In my 3000-level course, it was not difficult to try (e) – (g) explicitly in a project. By the end of the semester average class performance on a holistic rubric that measures student ability to “examine multiple problem-solving approaches” leaped on Bloom’s cognitive scale from 2.75/6 to 4.75/6. That came as a very pleasant surprise to me, given that the content I delivered and the method by which I delivered it were not altered much during the semester, just my problems were geared more explicitly toward the notions of VVUQ.
Even for the simple example of the two bars, VVUQ ideas could be brought up. For instance, for (e) one could ask students to describe their thoughts on whether their consideration of the bars as axial members is accurate and fit for their intended use.
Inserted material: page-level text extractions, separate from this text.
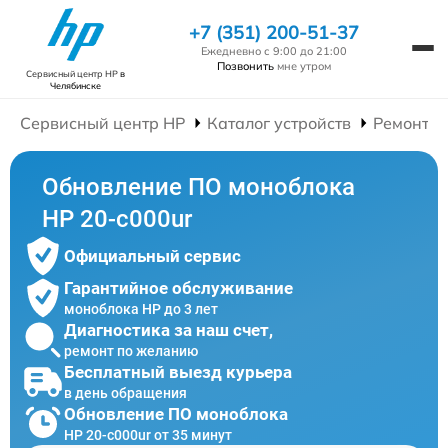
+7 (351) 200-51-37
Ежедневно с 9:00 до 21:00
Позвонить
мне утром
Сервисный центр HP
в
Челябинске
Сервисный центр HP
Каталог устройств
Ремонт М
Обновление ПО моноблока
HP 20-c000ur
Официальный сервис
Гарантийное обслуживание
моноблока HP до 3 лет
Диагностика за наш счет,
ремонт по желанию
Бесплатный выезд курьера
в день обращения
Обновление ПО моноблока
HP 20-c000ur от 35 минут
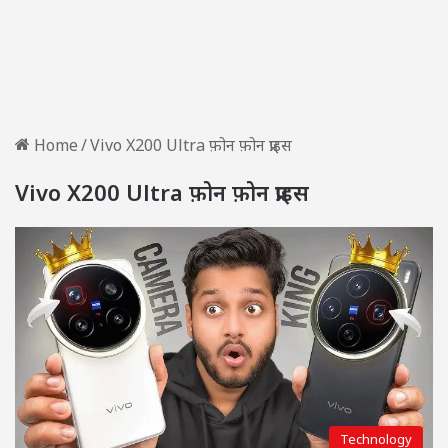
Home
/
Vivo X200 Ultra फ़ोन फ़ोन प्राइस
Vivo X200 Ultra फ़ोन फ़ोन प्राइस
Technology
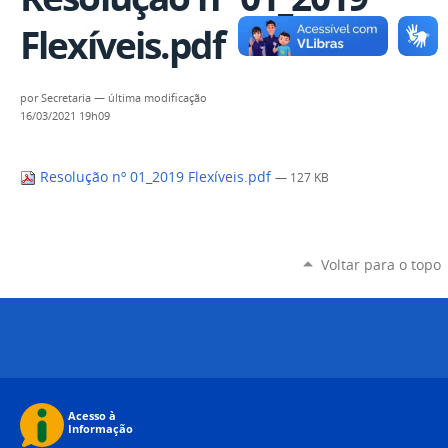
Flexíveis.pdf
por
Secretaria
—
última modificação
16/03/2021 19h09
Resolução nº 01_2019 Flexíveis.pdf
— 127 KB
Voltar para o topo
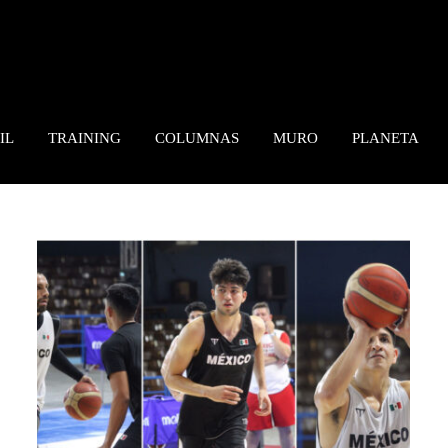
IL
TRAINING
COLUMNAS
MURO
PLANETA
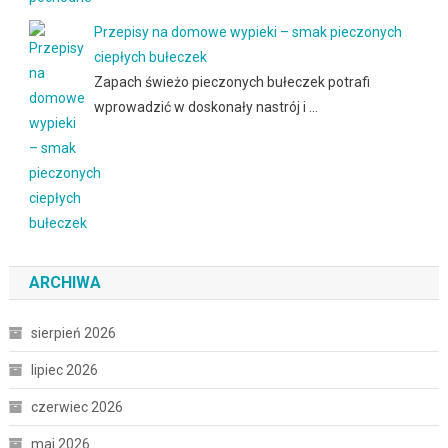
Przepisy na domowe wypieki – smak pieczonych
ciepłych bułeczek
Zapach świeżo pieczonych bułeczek potrafi
wprowadzić w doskonały nastrój i …
ARCHIWA
sierpień 2026
lipiec 2026
czerwiec 2026
maj 2026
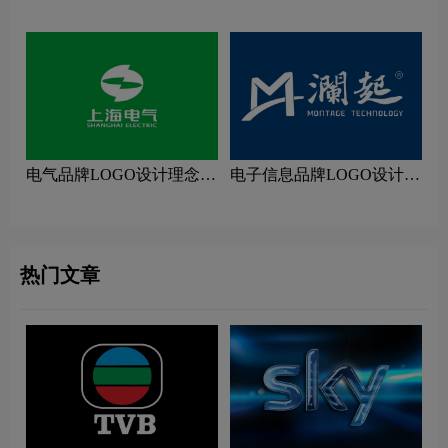
义及移动电源品牌理念
电气品牌LOGO设计理念解
电子信息品牌LOGO设计理
读
念解读
热门文章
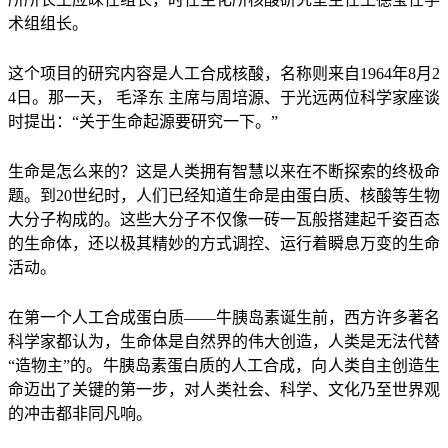
术组组长。
这个项目的研究内容是人工合成核酸，名称则来自1964年8月2
4日。那一天，
毛泽东
主席
与周培源、于光远两位科学家座谈
时提出：“关于生命起源要研究一下。”
生命是怎么来的？这是人类拥有智慧以来在不断探索的终极命
题。到20世纪时，人们已经知道生命是由蛋白质、核酸等生物
大分子构成的。这些大分子不仅像一砖一瓦般搭建起千姿百态
的生命体，还以极其精妙的方式调控、运行着瞬息万变的生命
活动。
在第一个人工合成蛋白质——牛胰岛素诞生前，西方许多著名
科学家都认为，生命体是自然界的伟大创造，人类是无法代替
“造物主”的。牛胰岛素蛋白质的人工合成，向人类自主创造生
命迈出了关键的第一步，对人类社会、科学、文化乃至世界观
的冲击都非同凡响。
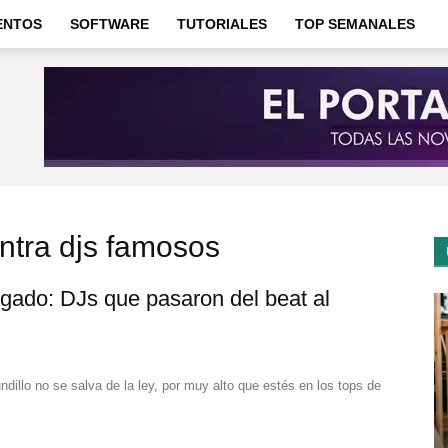
ENTOS
SOFTWARE
TUTORIALES
TOP SEMANALES
ntra djs famosos
zgado: DJs que pasaron del beat al
dillo no se salva de la ley, por muy alto que estés en los tops de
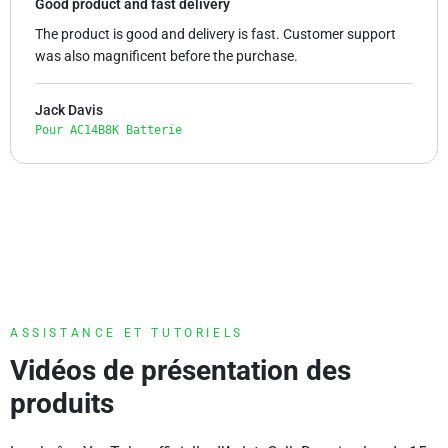
Good product and fast delivery
The product is good and delivery is fast. Customer support
was also magnificent before the purchase.
Jack Davis
Pour AC14B8K Batterie
ASSISTANCE ET TUTORIELS
Vidéos de présentation des
produits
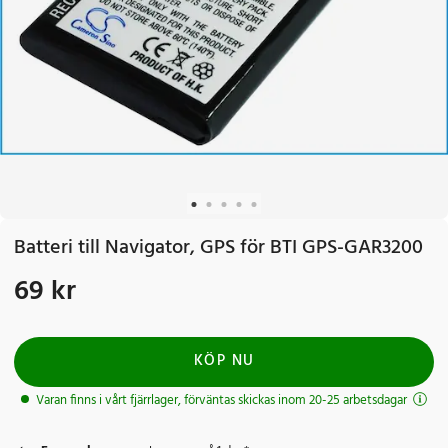
Batteri till Navigator, GPS för BTI GPS-GAR3200
69 kr
Pris
:
69 kr
KÖP NU
Varan finns i vårt fjärrlager, förväntas skickas inom 20-25 arbetsdagar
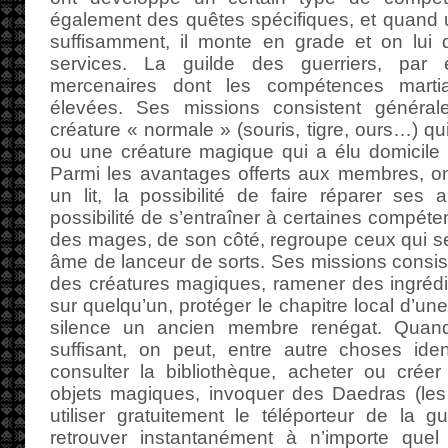
également des quêtes spécifiques, et quand
suffisamment, il monte en grade et on lui
services. La guilde des guerriers, par 
mercenaires dont les compétences martia
élevées. Ses missions consistent général
créature « normale » (souris, tigre, ours…) qui
ou une créature magique qui a élu domicile
Parmi les avantages offerts aux membres, on 
un lit, la possibilité de faire réparer ses
possibilité de s’entraîner à certaines compéte
des mages, de son côté, regroupe ceux qui s
âme de lanceur de sorts. Ses missions consis
des créatures magiques, ramener des ingrédien
sur quelqu’un, protéger le chapitre local d’un
silence un ancien membre renégat. Qua
suffisant, on peut, entre autre choses iden
consulter la bibliothèque, acheter ou crée
objets magiques, invoquer des Daedras (les d
utiliser gratuitement le téléporteur de la 
retrouver instantanément à n’importe quel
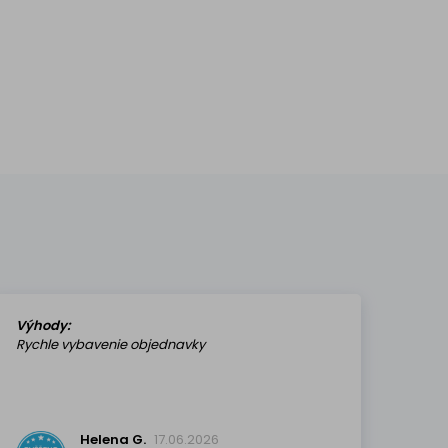
Výhody:
Rychle vybavenie objednavky
Helena G.
17.06.2026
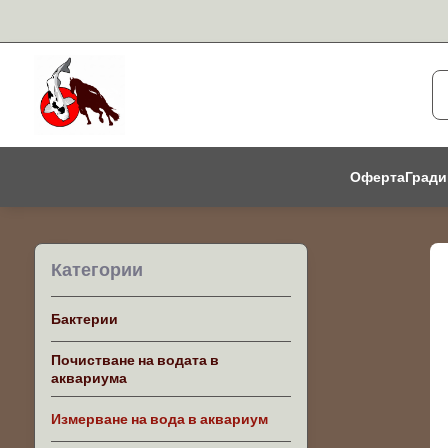
Оферта
Гради
Категории
Бактерии
Почистване на водата в
аквариума
Измерване на вода в аквариум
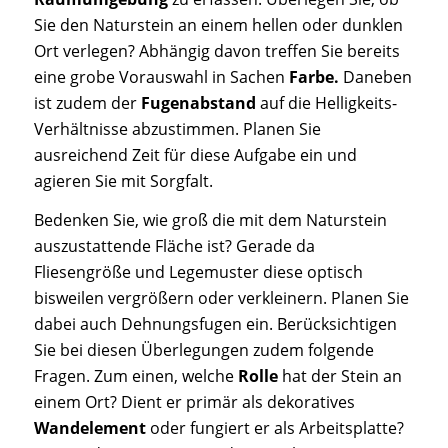
Sie den Naturstein an einem hellen oder dunklen
Ort verlegen? Abhängig davon treffen Sie bereits
eine grobe Vorauswahl in Sachen
Farbe.
Daneben
ist zudem der
Fugenabstand
auf die Helligkeits-
Verhältnisse abzustimmen. Planen Sie
ausreichend Zeit für diese Aufgabe ein und
agieren Sie mit Sorgfalt.
Bedenken Sie, wie groß die mit dem Naturstein
auszustattende Fläche ist? Gerade da
Fliesengröße und Legemuster diese optisch
bisweilen vergrößern oder verkleinern. Planen Sie
dabei auch Dehnungsfugen ein. Berücksichtigen
Sie bei diesen Überlegungen zudem folgende
Fragen. Zum einen, welche
Rolle
hat der Stein an
einem Ort? Dient er primär als dekoratives
Wandelement
oder fungiert er als Arbeitsplatte?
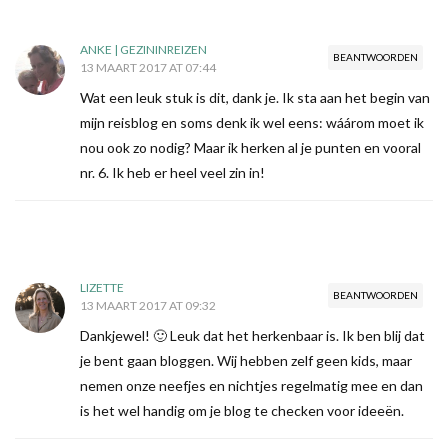
ANKE | GEZININREIZEN
BEANTWOORDEN
13 MAART 2017 AT 07:44
Wat een leuk stuk is dit, dank je. Ik sta aan het begin van
mijn reisblog en soms denk ik wel eens: wáárom moet ik
nou ook zo nodig? Maar ik herken al je punten en vooral
nr. 6. Ik heb er heel veel zin in!
LIZETTE
BEANTWOORDEN
13 MAART 2017 AT 09:32
Dankjewel! 🙂 Leuk dat het herkenbaar is. Ik ben blij dat
je bent gaan bloggen. Wij hebben zelf geen kids, maar
nemen onze neefjes en nichtjes regelmatig mee en dan
is het wel handig om je blog te checken voor ideeën.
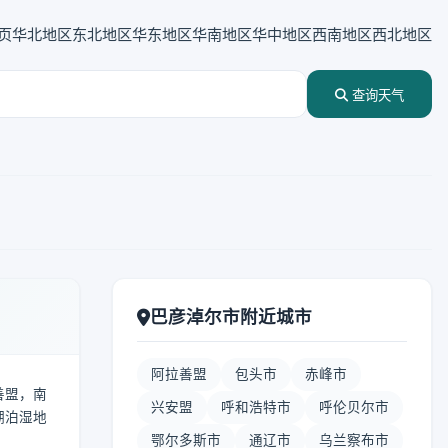
页
华北地区
东北地区
华东地区
华南地区
华中地区
西南地区
西北地区
查询天气
巴彦淖尔市附近城市
阿拉善盟
包头市
赤峰市
拉善盟，南
兴安盟
呼和浩特市
呼伦贝尔市
湖泊湿地
鄂尔多斯市
通辽市
乌兰察布市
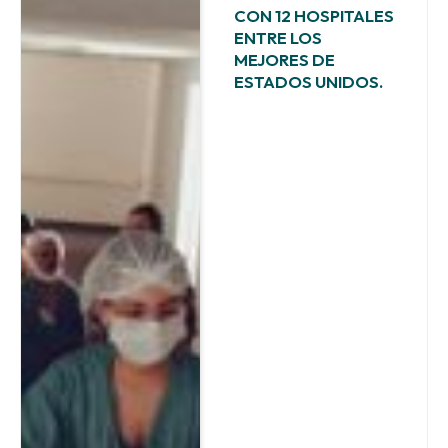
CON 12 HOSPITALES
ENTRE LOS
MEJORES DE
ESTADOS UNIDOS.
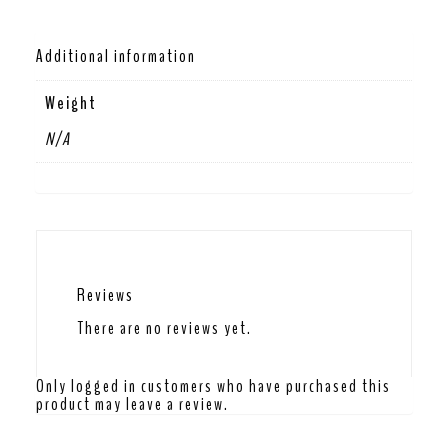
Additional information
Weight
N/A
Reviews
There are no reviews yet.
Only logged in customers who have purchased this
product may leave a review.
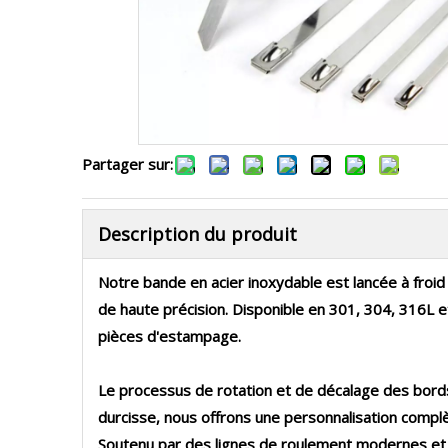
Partager sur:
Description du produit
Notre
bande en acier inoxydable
est lancée à froi
de haute précision. Disponible en
301, 304, 316L
e
pièces d'estampage
.
Le processus
de rotation et de décalage des bor
durcisse, nous offrons une personnalisation compl
Soutenu par des lignes de roulement modernes et de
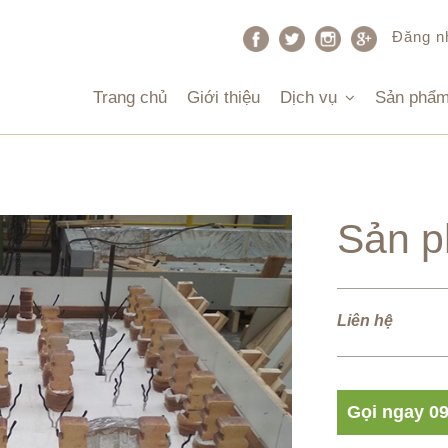
Đăng n
Trang chủ
Giới thiệu
Dịch vụ
Sản phẩ
Sản 
Liên hệ
Gọi ngay 09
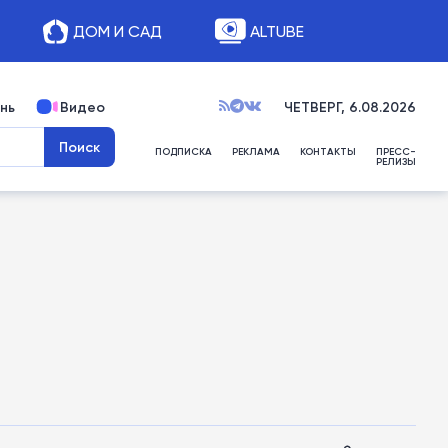
ДОМ И САД
ALTUBE
нь
Видео
ЧЕТВЕРГ, 6.08.2026
ПОДПИСКА
РЕКЛАМА
КОНТАКТЫ
ПРЕСС-
РЕЛИЗЫ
For (f) they could be asked to outline how the internal loads would change if the pinned joints are transformed to welds. For (g) they could discuss if the welds could in practice introduce further uncertainties, and how dramatic those uncertainties might be with respect to the load bearing capacity of the structure.
If general notions as those of VVUQ are spelled out across the curriculum, they could serve to instill and develop some of the desired thought-habits in many of our students. TPM would then only need to supplement these general notions, in the context of one’s own subject.
What next? We are setting up a virtual reality (VR) lab that serves as a unifying exploration ground of key engineering applications, to help foster higher-order thought habits in students, e.g. VVUQ. In the VR lab students from across the program can explore real-life engineering applications, solution strategies and thought habits, in a less abstract setting (i.e. one of enhanced ecological validity), as well as provide them with a better opportunity to exchange knowledge across course boundaries (i.e., rendering curricula soft boundaried).